Yentl is a soundtrack album to the film of the same name by American singer Barbra Streisand. It was released on November 8, 1983, by Columbia Records. The album was produced by Streisand and Alan and Marilyn Bergman, and arranged and conducted by Michel Legrand. The music is by Legrand and the lyrics by the Bergmans.
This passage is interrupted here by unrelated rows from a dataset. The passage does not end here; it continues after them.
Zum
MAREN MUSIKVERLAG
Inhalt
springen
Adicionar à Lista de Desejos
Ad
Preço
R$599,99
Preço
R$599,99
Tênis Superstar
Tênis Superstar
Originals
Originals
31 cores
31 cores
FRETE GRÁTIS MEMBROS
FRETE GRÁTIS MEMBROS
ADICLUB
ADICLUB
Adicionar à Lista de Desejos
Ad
The album peaked at No. 9 on the Billboard Top 200 LP chart was gold and platinum status on January 9, 1984, by the RIAA for shipping 500,000 and 1 million copies, respectively.
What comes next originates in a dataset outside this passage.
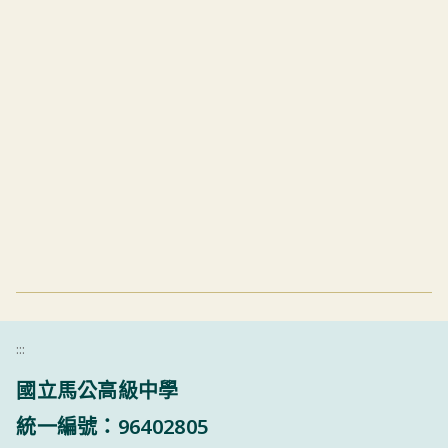
:::
國立馬公高級中學
統一編號：96402805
"The Way He Makes Me Feel" was released as the album's lead single reaching number 40 on the Billboard Hot 100 chart and spending two weeks at number one on the adult contemporary chart. "Papa, Can You Hear Me?" was released as a follow-up and became another Top 30 Adult Contemporary Hit. "No Matter What Happens" was released as the second single in the UK.

In 1991, Streisand released three demos from the album sessions on her retrospective box set: Just for the Record including the previously unreleased song "The Moon And I."

According to the liner notes of Just for the Record, the album also received a record certification in France, the Netherlands and Israel. Streisand told Digital Audio & Compact Disc Review magazine, that the album sold more than 3.5 million copies worldwide.

== Track listing ==
All music composed by Michel Legrand; all lyrics by Alan and Marilyn Bergman
1. "Where Is It Written?" – 4:52
2. "Papa, Can You Hear Me?" – 3:29
3. "This Is One of Those Moments" – 4:07
4. "No Wonder" – 2:30
5. "The Way He Makes Me Feel" – 3:44
6. "No Wonder" (Part Two) – 3:19
7. "Tomorrow Night" – 4:43
8. "Will Someone Ever Look at Me That Way?" – 3:03
9. "No Matter What Happens" – 4:03
10. "No Wonder" (Reprise) – 1:05
11. "A Piece of Sky" – 4:19
12. "The Way He Makes Me Feel" (Studio version) – 4:09
13. "No Matter What Happens" (Studio version) – 3:18

A two-disc 40th Anniversary Deluxe Edition of the soundtrack was released on October 27, 2023, with the second disc featuring previously unreleased demos recorded in Streisand's living room accompanied by Legrand on piano.
1. "Where Is It Written? (demo)" – 5:15
2. "Papa, Can You Hear Me? (demo)" – 3:11
3. "The Way He Makes Me Feel (demo)" – 3:34
4. "Several Sins a Day (demo)" – 3:52
5. "No Wonder (demo) with Marilyn Bergman" – 5:33
6. "Tomorrow Night (demo)" – 6:05
7. "Will Someone Ever Look at Me That Way (demo) with Michel Legrand vocals" – 3:31
8. "The Moon and I (demo)" – 4:29
9. "A Piece of Sky (demo)" – 4:31
10. "Papa, Can You Hear Me? (Studio version)" – 3:34
11. "Several Sins a Day (Orchestrated version)" – 3:09
12. "Where Is It Written? (with Rabbinical Choir)" – 2:35
13. "Papa, Can You Hear Me? (Single version)" – 3:00
14. "This Is One of Those Moments (Reprise)" – 1:19
15. "End Title (Instrumental Medley)" – 5:14

== Charts ==

=== Weekly charts ===

| Chart (1983/84) | Peak position |
|---|---|
| Australia (Kent Music Report) | 24 |
| Austrian Albums (Ö3 Austria) | 7 |
| Canada Top Albums/CDs (RPM) | 16 |
| Dutch Albums (MegaCharts) | 6 |
| Finnish Albums (Suomen virallinen lista) | 14 |
| German Albums (Offizielle Top 100) | 26 |
| Spanish Albums (PROMUSICAE) | 2 |
| Swedish Albums (Sverigetopplistan) | 29 |
| Swiss Albums (Schweizer Hitparade) | 4 |
| UK Albums (OCC) | 21 |
| US Billboard 200 | 9 |

=== Year-end charts ===

| Chart (1983) | Position |
|---|---|
| US Cash Box | 89 |

| Chart (1984) | Position |
|---|---|
| Canadian Albums (RPM) | 91 |
| Dutch Albums (MegaCharts) | 40 |
| Swiss Albums (Schweizer Hitparade) | 14 |
| US Cash Box | 47 |

== Certifications and sales ==

Certifications and sales for Yentl
| Region | Certification | Certified units/sales |
| Australia (ARIA) | Gold | 35,000^{‡} |
| Austria (IFPI Austria) | Gold | 25,000^{*} |
| Canada (Music Canada) | Platinum | 100,000^{^} |
| France (SNEP) | Gold | 100,000^{*} |
| United Kingdom (BPI) | Gold | 100,000^{^} |
| United States (RIAA) | Platinum | 1,000,000^{^} |
Summaries
| Worldwide | — | 3,500,000 |
^{*} Sales figures based on certification alone. ^{^} Shipments figures based on certification alone. ^{‡} Sales+streaming figures based on certification alone.